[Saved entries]
------------------------

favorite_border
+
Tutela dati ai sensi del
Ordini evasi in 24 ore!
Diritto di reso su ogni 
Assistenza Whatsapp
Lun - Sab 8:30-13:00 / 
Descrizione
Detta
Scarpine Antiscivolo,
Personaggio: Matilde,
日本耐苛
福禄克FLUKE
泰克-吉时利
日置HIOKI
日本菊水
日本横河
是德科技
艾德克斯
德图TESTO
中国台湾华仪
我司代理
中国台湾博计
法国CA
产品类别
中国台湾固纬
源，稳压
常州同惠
------------------------
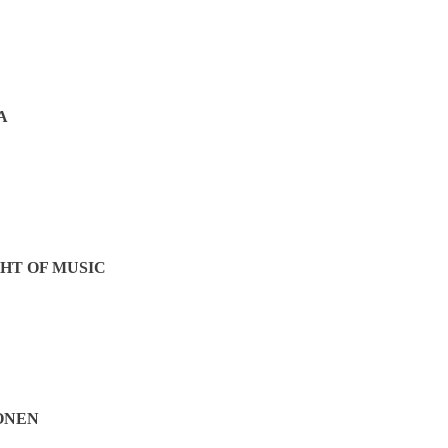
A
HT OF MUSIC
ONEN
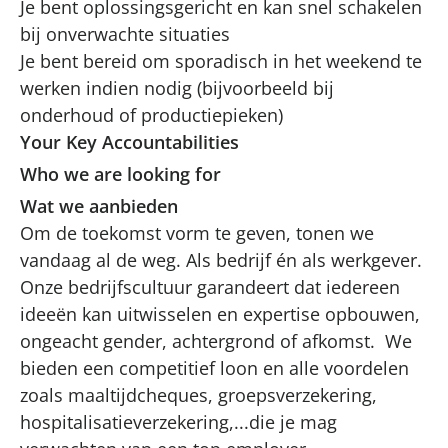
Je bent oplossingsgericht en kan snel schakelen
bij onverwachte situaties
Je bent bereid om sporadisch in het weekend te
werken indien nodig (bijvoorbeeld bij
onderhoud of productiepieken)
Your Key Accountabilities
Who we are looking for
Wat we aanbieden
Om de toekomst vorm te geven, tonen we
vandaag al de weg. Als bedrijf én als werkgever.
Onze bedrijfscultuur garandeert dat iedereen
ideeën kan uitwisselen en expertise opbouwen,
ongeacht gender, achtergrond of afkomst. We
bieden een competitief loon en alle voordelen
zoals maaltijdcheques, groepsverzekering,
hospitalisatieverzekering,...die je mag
------------------------
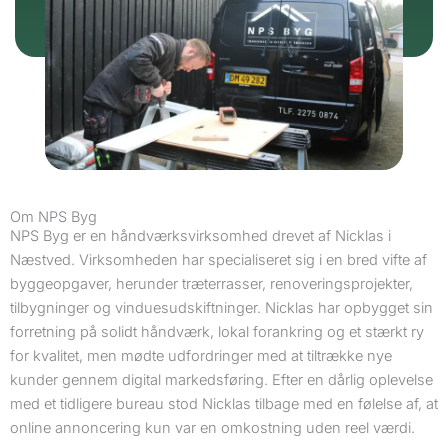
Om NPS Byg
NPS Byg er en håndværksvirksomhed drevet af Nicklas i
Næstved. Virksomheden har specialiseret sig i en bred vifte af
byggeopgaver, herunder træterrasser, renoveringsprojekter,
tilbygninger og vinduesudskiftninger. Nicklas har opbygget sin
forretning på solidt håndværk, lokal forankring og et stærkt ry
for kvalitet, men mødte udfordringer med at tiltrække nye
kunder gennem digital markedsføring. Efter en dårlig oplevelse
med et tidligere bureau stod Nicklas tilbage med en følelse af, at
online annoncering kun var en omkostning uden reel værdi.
------------------------
-- TASK STATEMENT --
Return exactly, and only, the lines above starting at the line that contains "Næstved. Virksomheden har" and ending at the line that contains "online annoncering kun".

-- ANSWER BOX --
Næstved. Virksomheden har specialiseret sig i en bred vifte af
byggeopgaver, herunder træterrasser, renoveringsprojekter,
tilbygninger og vinduesudskiftninger. Nicklas har opbygget sin
forretning på solidt håndværk, lokal forankring og et stærkt ry
for kvalitet, men mødte udfordringer med at tiltrække nye
kunder gennem digital markedsføring. Efter en dårlig oplevelse
med et tidligere bureau stod Nicklas tilbage med en følelse af, at
online annoncering kun var en omkostning uden reel værdi.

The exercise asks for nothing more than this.